Only a conventional 10mL blood sample from the patient is needed to run the immunoassay. It is based on PBMCs 3D culture in semi-solid matrix submitted to specific stimulation which replicates antigen presentation. Inmunobiogram® mimics immune response in which PBMC replicate and expand (C+), and this response is compared with no stimulation (C-) and with stimulation in presence of immunosuppressants (C+ with IMs). Data will be analyzed with a software and output is an evaluation of the sensitivity degree of patient´s circulating immune cells to a panel of immunosuppressant most recommended in clinical guidelines and most used in the clinical setting. The bioassay uses well known immunosuppressants but it can be adapted for testing new compounds against marketed ones. IMBG allows for a direct comparison between several immunosuppressant drugs in terms of immunosuppressive potency for each specific patient at the time the immunoassay is run. As the immunological system is very dynamic and can be affected by many factors, it is anticipated that Inmunobiogram® would be better used as a test to monitor patient´s intrinsic response to immunosuppressant drugs over time.

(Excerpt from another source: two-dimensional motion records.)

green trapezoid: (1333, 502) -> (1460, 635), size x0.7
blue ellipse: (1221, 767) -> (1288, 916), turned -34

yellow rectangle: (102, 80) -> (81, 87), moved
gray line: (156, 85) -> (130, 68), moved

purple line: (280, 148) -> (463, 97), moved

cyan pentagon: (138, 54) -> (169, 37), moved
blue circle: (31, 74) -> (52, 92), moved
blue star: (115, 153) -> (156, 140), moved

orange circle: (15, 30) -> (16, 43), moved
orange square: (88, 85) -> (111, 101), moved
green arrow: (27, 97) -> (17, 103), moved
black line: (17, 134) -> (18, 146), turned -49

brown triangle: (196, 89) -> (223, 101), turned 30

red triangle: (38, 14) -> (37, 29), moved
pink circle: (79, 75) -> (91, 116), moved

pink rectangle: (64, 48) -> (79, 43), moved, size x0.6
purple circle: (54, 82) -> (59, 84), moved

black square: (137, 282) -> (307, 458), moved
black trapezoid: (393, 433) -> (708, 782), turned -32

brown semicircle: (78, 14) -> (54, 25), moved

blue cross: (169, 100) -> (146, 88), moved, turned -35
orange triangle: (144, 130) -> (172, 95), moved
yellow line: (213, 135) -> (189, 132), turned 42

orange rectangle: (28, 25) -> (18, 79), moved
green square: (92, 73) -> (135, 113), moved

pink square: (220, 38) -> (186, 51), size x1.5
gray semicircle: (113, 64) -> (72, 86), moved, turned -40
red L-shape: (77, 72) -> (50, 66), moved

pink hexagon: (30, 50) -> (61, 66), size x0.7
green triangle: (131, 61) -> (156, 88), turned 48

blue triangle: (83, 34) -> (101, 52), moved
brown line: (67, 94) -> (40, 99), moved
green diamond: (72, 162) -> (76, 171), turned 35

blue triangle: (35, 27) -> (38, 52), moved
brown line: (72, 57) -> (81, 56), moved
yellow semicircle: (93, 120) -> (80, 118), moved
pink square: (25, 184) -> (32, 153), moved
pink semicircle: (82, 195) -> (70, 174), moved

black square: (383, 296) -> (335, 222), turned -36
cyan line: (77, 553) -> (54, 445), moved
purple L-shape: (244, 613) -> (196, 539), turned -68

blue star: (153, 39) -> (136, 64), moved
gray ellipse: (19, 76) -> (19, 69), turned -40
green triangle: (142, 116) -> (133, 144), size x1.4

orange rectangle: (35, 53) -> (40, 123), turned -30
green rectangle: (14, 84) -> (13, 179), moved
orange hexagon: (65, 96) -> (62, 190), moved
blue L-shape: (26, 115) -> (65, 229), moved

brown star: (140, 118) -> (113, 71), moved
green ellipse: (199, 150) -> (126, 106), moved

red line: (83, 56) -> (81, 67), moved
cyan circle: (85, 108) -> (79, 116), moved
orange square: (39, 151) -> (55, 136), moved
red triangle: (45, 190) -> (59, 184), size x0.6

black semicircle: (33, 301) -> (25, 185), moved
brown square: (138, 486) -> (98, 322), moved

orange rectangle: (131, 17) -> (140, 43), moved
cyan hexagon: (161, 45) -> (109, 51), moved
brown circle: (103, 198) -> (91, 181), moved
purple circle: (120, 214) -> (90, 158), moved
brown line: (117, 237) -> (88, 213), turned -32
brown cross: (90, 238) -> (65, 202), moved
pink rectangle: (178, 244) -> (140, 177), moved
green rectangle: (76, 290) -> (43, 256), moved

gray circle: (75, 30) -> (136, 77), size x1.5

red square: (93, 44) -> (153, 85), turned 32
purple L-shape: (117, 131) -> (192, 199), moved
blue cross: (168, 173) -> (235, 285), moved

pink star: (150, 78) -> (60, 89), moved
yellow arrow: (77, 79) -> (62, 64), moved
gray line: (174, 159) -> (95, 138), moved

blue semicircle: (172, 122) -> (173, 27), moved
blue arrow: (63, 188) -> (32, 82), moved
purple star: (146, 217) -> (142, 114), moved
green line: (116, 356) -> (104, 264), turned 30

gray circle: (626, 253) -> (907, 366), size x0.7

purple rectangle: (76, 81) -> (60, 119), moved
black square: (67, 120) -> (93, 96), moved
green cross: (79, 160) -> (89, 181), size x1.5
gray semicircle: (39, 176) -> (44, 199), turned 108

Drugs aimed to be tested in Inmunobiogram® – Arthritis are:

 Clasicc DMARDs

 

Corticoids

 

New medicines

Methotrexate

Hydroxychloroquine


Metilprednisolone


 

Tofacinib

Leflunomide

Tacrolimus


 

 

 

Sulfasalazine

Ciclosporin


 

 

 

Inmunobiogram®- AR is an In Vitro Diagnostic laboratory test that is expected to combine a biotechnological KIT and a software for data interpretation. Inmunobiogram® bioassay is to be read with a luminometer or similar device. An automatic mathematical algorithm will be developed that, using rough data directly coming from the luminometer, would offer a SCORE that evaluates patient´s individual sensitivity to the immunosuppressant panel of drugs. Due to its design and easy-to-read output, we anticipate it will be easily used in the clinical setting.

A European patent was presented in 2017 to protect this invention and further IP protection is foreseen for IMBG-AR.

BH-Arthritis Study

BH-Arthritis study is a clinical study to be conducted between 2018 and 1-2Q 2019 to evaluate the feasibility and potential clinical utility of a specifically-developed Inmunobiogram® for Rheumatoid Arthritis.

It will include 100 Rheumatoid Arthritis patients classified in the following categories:

  1. Naïve patients (DAS>2)
  2. Chronic patients under treatment with DMARDs with low disease activity
  3. Chronic patients under treatment with DMARDs with high disease activity

We expect BH- Arthritis to be a clinical study that would demonstrate:

  1. Inmunobiogram-AR (IMBG-AR) will be feasible in patients with Rheumatoid Arthritis at various disease stages and clinical scenarios.
  2. Inmunobiogram-AR (IMBG-AR) will offer as an output an in vitro potency evaluation of Immunosuppressant drugs (IMs) that will be correlated with sensitivity grades of the patient to a panel of IMs.
  3. A significant proportion of patients with non-controlled RA will show low-sensitivity patterns in IMBG-AR to the medication they are taking.

This first-in-clinic study is to be done in collaboration with the Rheumatology Unit of “Reina Sofía” Hospital (Córdoba) and “Maimonides Institute of Biomedical Research”, and it is expected to start in 2Q2018.